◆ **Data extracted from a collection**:
□ □ □
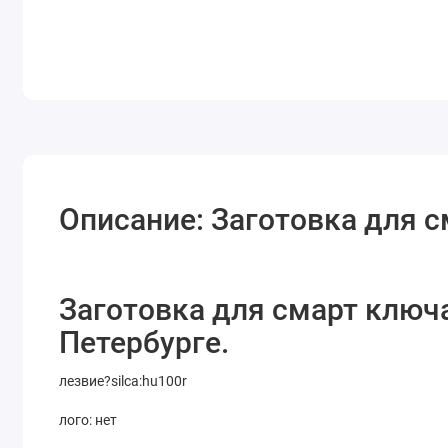
Описание: Заготовка для 
Заготовка для смарт ключа
Петербурге.
лезвие?silca:hu100r
лого: нет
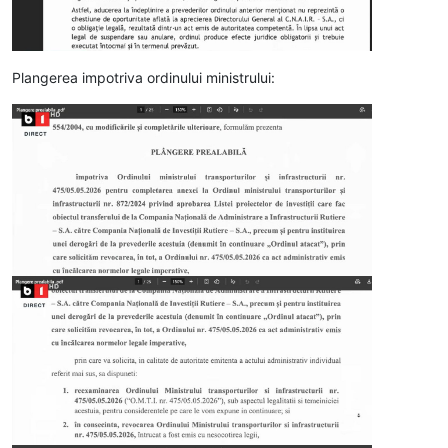
Plangerea impotriva ordinului ministrului:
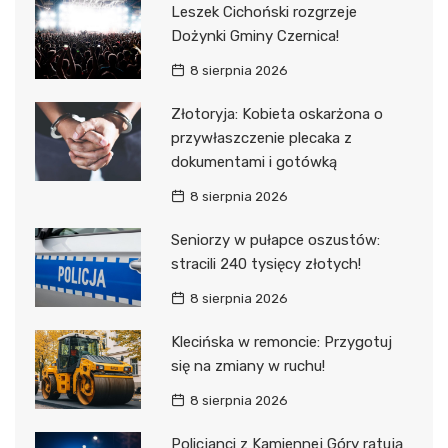
Leszek Cichoński rozgrzeje
Dożynki Gminy Czernica!
8 sierpnia 2026
Złotoryja: Kobieta oskarżona o
przywłaszczenie plecaka z
dokumentami i gotówką
8 sierpnia 2026
Seniorzy w pułapce oszustów:
stracili 240 tysięcy złotych!
8 sierpnia 2026
Klecińska w remoncie: Przygotuj
się na zmiany w ruchu!
8 sierpnia 2026
Policjanci z Kamiennej Góry ratują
□ □ □
Determine the number of lines in the data that contain "Заготовка" as a word or string, and state only that number.

◆ **The completed task**: 2